After our boys went off to college, my spouse and I started a routine of going to a breakfast grill located inside our favorite supermarket every Saturday morning. One morning we met Eddie. His name tag was proudly displayed on his company shirt. He greeted us with a welcoming hello and smile and said, “good morning, I’m Eddie. What can I make for you this morning”. I ordered eggs and sausage and Eddie appropriately asked me a simple routine question, “how do you like your eggs?” I told him and he repeated my requirements. Now to this point, there is nothing really unique about this encounter. However, what happened next was the real deal maker. Eddie continued; “I want to make sure I get’em right and remember the way you like’em for the next time you come in!”
There are a lot of “ownership of work” lessons we can learn from Eddie. First of all he wanted to make certain he took care of me the best way possible and do it right the first time. Secondly he wanted me to know that I was important enough that he would remember me personally. Third, he was going to take such care of me that I would have no choice but to keep coming back.
Through the years, we have continued to go to our favorite Saturday morning breakfast grill. Eddie is always there. I love standing in line watching him greet return and new customers alike with a big hello, a fist bump and taking their order or asking if they are having their usual. I don’t have to tell you how awesome it feels to go somewhere like this and among all those being served, you are recognized and remembered or on your first visit, you feel like a long time friend. As a customer, there is no greater feeling.
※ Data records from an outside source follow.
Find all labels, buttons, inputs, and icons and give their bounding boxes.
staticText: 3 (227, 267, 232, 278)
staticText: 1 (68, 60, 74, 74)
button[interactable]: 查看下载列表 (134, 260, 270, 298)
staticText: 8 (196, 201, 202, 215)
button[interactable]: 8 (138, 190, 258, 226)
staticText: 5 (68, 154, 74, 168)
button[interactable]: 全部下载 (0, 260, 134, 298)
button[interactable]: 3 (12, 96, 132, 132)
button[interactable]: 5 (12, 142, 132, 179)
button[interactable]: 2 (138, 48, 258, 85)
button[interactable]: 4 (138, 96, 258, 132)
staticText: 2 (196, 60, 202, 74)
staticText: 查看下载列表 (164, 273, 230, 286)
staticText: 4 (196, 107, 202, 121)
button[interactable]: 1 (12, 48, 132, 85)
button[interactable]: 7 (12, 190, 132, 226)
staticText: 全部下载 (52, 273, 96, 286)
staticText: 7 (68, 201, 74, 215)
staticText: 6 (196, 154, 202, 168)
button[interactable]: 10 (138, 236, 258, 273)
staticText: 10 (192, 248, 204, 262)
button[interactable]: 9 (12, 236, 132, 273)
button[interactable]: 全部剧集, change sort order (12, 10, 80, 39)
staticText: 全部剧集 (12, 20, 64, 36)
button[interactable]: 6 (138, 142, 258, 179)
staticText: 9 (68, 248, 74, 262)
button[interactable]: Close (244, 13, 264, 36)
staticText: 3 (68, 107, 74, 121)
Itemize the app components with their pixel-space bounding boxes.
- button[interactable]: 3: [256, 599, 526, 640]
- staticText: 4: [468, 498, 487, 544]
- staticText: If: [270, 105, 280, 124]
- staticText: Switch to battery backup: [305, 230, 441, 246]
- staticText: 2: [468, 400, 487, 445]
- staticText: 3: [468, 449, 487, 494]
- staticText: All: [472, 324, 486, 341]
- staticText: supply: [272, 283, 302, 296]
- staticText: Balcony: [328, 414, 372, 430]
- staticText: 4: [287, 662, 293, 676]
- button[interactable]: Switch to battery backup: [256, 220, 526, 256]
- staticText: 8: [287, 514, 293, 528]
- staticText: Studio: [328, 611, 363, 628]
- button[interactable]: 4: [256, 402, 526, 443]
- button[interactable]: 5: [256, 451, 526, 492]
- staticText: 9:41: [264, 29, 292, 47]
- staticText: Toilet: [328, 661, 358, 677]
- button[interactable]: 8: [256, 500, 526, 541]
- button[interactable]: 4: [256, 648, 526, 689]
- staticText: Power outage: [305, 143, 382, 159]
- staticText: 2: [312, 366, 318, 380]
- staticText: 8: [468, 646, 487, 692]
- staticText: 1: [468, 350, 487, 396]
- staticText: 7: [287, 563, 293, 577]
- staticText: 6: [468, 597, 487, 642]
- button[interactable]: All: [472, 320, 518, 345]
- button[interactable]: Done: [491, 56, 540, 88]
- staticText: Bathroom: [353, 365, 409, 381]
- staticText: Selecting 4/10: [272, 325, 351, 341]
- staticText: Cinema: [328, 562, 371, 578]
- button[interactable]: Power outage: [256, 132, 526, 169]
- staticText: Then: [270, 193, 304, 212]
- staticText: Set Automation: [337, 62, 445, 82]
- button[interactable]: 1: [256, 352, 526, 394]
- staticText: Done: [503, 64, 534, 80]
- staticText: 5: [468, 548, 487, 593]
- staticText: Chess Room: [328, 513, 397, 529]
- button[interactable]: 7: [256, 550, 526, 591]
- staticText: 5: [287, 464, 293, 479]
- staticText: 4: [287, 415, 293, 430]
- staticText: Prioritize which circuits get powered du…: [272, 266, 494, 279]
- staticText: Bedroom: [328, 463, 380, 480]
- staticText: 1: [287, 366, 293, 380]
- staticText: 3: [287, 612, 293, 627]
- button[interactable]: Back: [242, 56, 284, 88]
Eddie knows hundreds of customers’ names and their “usual orders”. One day I had the chance to catch him on a break. At this point in time Eddie had seen me so many times, he knew my boys names and where they were, and what they were doing. He even asked about when and where my band was playing next. I asked him, “How long have you been here?” He replied, “Eight great years.” Then I asked him why it mattered so much to him to not only remembering customer names, but also their orders. He said, “Because I choose to, the greatest thing about my job is my customers and the last thing I see before they leave is a smile on their face!” BOOM. That says it all. It’s a matter of choice, personal choice! Think how the workplace of the world would look and function if everyone believed like Eddie!
Day after day, year after year, Eddie shows up by choice to do his work the way he does. Do you think he ever has a day not go the way he planned? Do you think he has had to deal with disgruntled customers? Do you think that there may have been days over the past eight years that he might not want to get up at 4:00 a.m. and head to work to heat up the grill? Does any of this ring a bell?
Before I leave Eddie’s example, please understand that I know Eddie can have “off” days. No one is perfect. The point is Eddie has a choice on how he wants to start and finish his work day. The same holds true for each and every one of us.
As for me, I will continue to make my Saturday morning breakfast choice a “given” and I know who will be there taking care of me and everyone else who gladly waits their turn standing in his line!